El desarrollo de una sociedad no se mide únicamente por sus índices macroeconómicos o su capacidad tecnológica y de automatización, sino por la solidez ética de sus instituciones.
Hoy, cuando la tecnología redefine la velocidad de la administración pública, cobra especial vigencia el llamado de la encíclica “Magnifica humanitas” del Papa León XIV. Este documento, nos convoca a reflexionar sobre la dignidad humana como el eje central de toda estructura social y política, un principio que desde el Gabinete de Buen Gobierno hemos asumido como una brújula irrenunciable.
Frente a la tentación de caer en el paradigma tecnocrático, donde el ciudadano corre el riesgo de convertirse en un frío dato estadístico, la gestión pública moderna debe reivindicar la política del orden, la legalidad y la responsabilidad etc.; recuerdo que recientemente expuse en estos espacios editoriales sobre el decálogo del desarrollo, del peruano Octavio Mávila Medina que habla precisamente de una serie de actitudes y valores ciudadanos que distinguen países desarrollados sobre los subdesarrollados.

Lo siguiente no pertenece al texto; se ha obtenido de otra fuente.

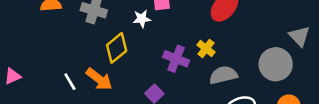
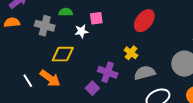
yellow diamond: (117, 48) -> (63, 54), turned 40
purple cross: (176, 59) -> (108, 72), moved

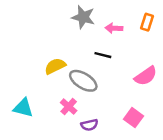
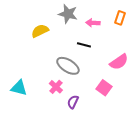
yellow semicircle: (55, 66) -> (40, 31), moved
pink square: (133, 118) -> (104, 88), moved
purple semicircle: (89, 125) -> (73, 102), turned 128

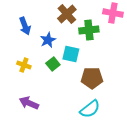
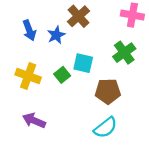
green cross: (89, 30) -> (124, 53), moved, turned -30
blue star: (48, 40) -> (56, 35), moved
yellow cross: (24, 65) -> (28, 76), size x1.5

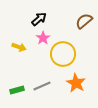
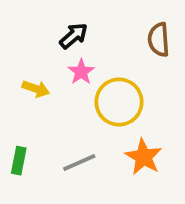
brown semicircle: (84, 21) -> (159, 40), turned -54
green rectangle: (17, 90) -> (19, 161), moved, turned -64

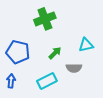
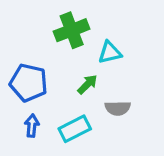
cyan triangle: (86, 45) -> (110, 52), moved
blue arrow: (11, 81) -> (32, 126), moved

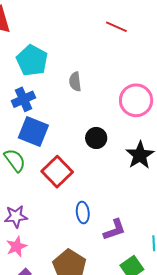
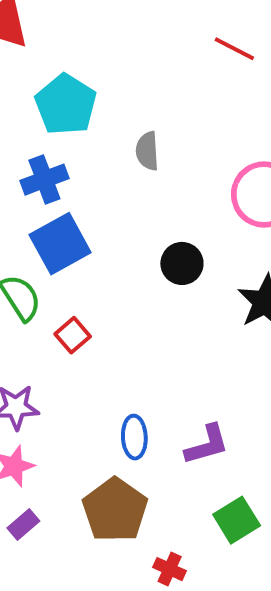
blue square: (33, 132) -> (60, 244), turned 36
red square: (57, 172) -> (73, 335), moved, size x0.6
blue ellipse: (83, 212) -> (134, 437), moved

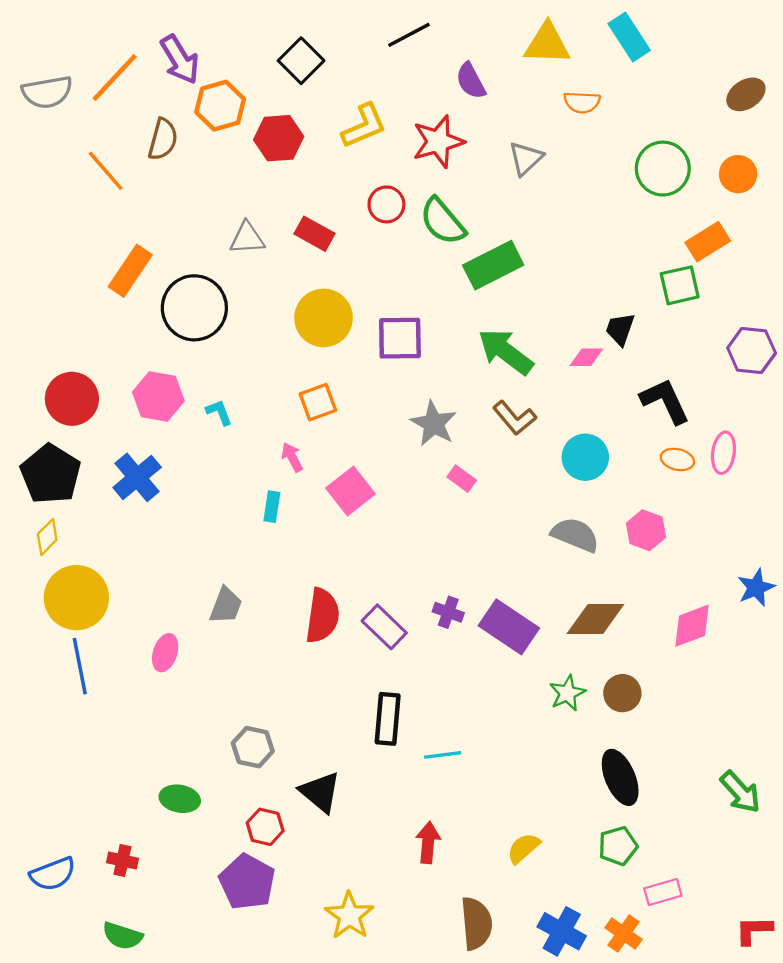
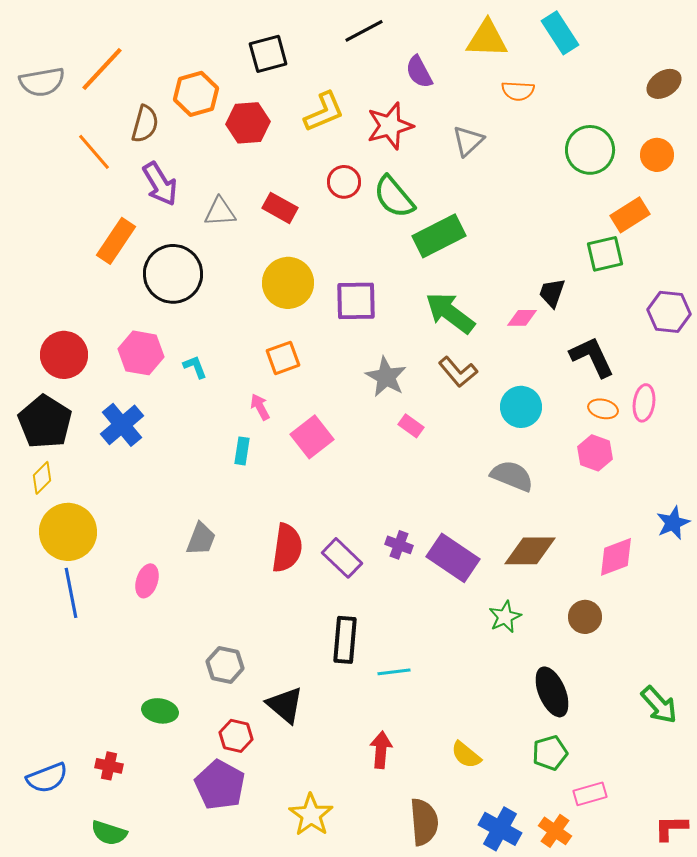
purple arrow: (180, 60) -> (160, 184), moved
black square: (301, 61) -> (268, 54), turned 30
pink hexagon: (646, 530) -> (595, 453), moved
brown circle: (622, 693) -> (585, 617), moved
yellow semicircle: (523, 848) -> (466, 755), turned -100

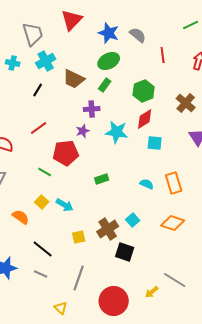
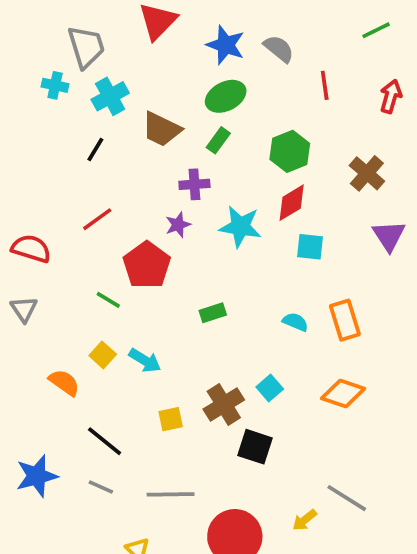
cyan cross: (13, 63) -> (55, 85), moved
red pentagon: (66, 153) -> (147, 265), turned -30
gray line: (79, 278) -> (171, 494), turned 70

Nuevo León se consolida como un polo de desarrollo global, pero este crecimiento carecería de sentido si no se cimenta en una justicia social tangible. No podemos permitir que las plataformas digitales o los algoritmos institucionales aíslen a la autoridad de las necesidades reales de la población; la tecnología debe ser siempre un vehículo para el bienestar, jamás un fin en sí mismo.
La adopción de la inteligencia artificial y los sistemas de gobernanza digital abren horizontes inéditos, pero también imponen la obligación de una estricta custodia humana. La trazabilidad y la transparencia en el uso de estas herramientas son fundamentales para evitar sesgos, desinformación o la despersonalización del servicio público. Siguiendo la metáfora de la reconstrucción colaborativa, el Buen Gobierno exige la articulación transversal de todas las secretarías bajo un solo propósito: edificar un tejido social robusto donde la ética guíe el destino de cada peso presupuestal y de cada política pública. El progreso de nuestro estado se construye y se consolida con conductas integrales y resultados verificables. La verdadera modernización institucional radica en subordinar el avance tecnológico a la dignidad ontológica de las personas. Solo a través de una gobernanza humanista, transparente y apegada a la ley, garantizaremos que el dinamismo económico de Nuevo León se traduzca en una prosperidad compartida para todos. Todos los días en el gobierno estatal, trabajamos para que el progreso y el desarrollo inédito que estamos viviendo, se subordine a la ética y la justicia distributiva para garantizar prosperidad real y evitar la exclusión social.